Monday, January 19, 2004

A Brave New World Wide Web

"We don’t know what the web is for but we’ve adopted it faster than any technology since fire." -- David Weinberger (co-author), The Cluetrain Manifesto: The End of Business as Usual, 2000

According to Cluetrain, the magic of the Internet is that we are all finding our voices and communicating directly with each other. According to a Harris Interactive poll, 69% of American adults were users of the Internet in 2003 (as opposed to just 9% in 1995). What are these 146 million people talking about? Everything. We’re comparing notes and sharing first-hand knowledge. Cluetrain co-author Christopher Locke calls the Net "a powerful multiplier for intellectual capital." We are talking on many levels in many roles. We are doing it instantaneously and without filters.

One of the ways we are communicating is consumer-to-consumer. I probably don’t need to tell you the worth of reviews posted to www.amazon.com and www.epinions.com. You may have even found one valuable enough that you wanted to "pay it forward" by posting a review of your own, right? Us consumers collectively know more about any given product than the manufacturer does. After all, we have the company’s employees drastically outnumbered. Now that we are talking directly to each other, we are rapidly becoming a force to be reckoned with. Companies that decide to listen and join in on the conversation with an open and honest attitude will keep our business. Companies that don’t won’t.

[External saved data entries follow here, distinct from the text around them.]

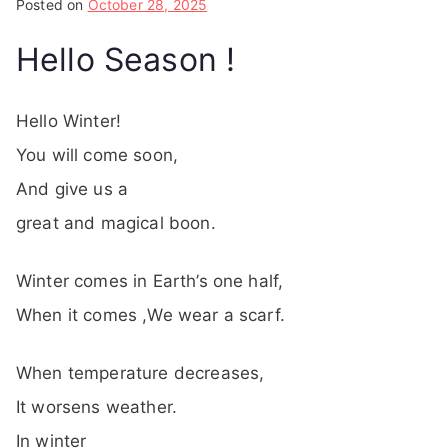
Posted on
October 28, 2025
Hello Season !
Hello Winter!
You will come soon,
And give us a
great and magical boon.
Winter comes in Earth’s one half,
When it comes ,We wear a scarf.
When temperature decreases,
It worsens weather.
In winter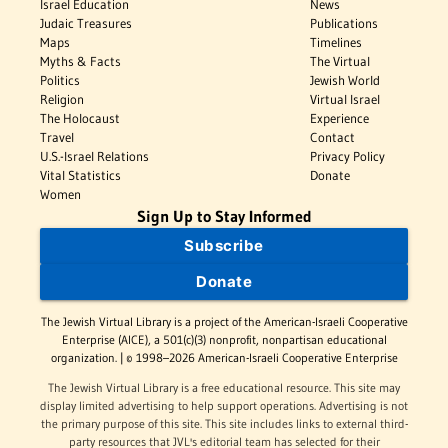
Israel Education
News
Judaic Treasures
Publications
Maps
Timelines
Myths & Facts
The Virtual
Politics
Jewish World
Religion
Virtual Israel
The Holocaust
Experience
Travel
Contact
U.S.-Israel Relations
Privacy Policy
Vital Statistics
Donate
Women
Sign Up to Stay Informed
Subscribe
Donate
The Jewish Virtual Library is a project of the American-Israeli Cooperative
Enterprise (AICE), a 501(c)(3) nonprofit, nonpartisan educational
organization. | © 1998–2026 American-Israeli Cooperative Enterprise
The Jewish Virtual Library is a free educational resource. This site may
display limited advertising to help support operations. Advertising is not
the primary purpose of this site. This site includes links to external third-
party resources that JVL's editorial team has selected for their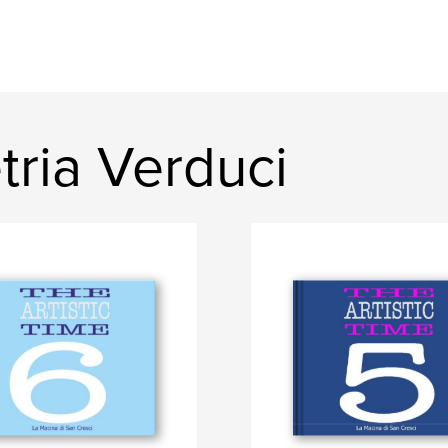
ria Verduci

One of the first causalities of this Brave New World Wide Web are monolithic computer software companies that don’t know how to give their customer’s what they really want. Enter open source software. Check out the first four winners of the newly announced Open Source Awards. Whether or not you find those projects to be useful, personally, you will certainly find it interesting to see the motivation behind their existence. What do they portend? Will all software go open source? Hardly. But the ones that remain commercial will have to be just as adaptable in their own way.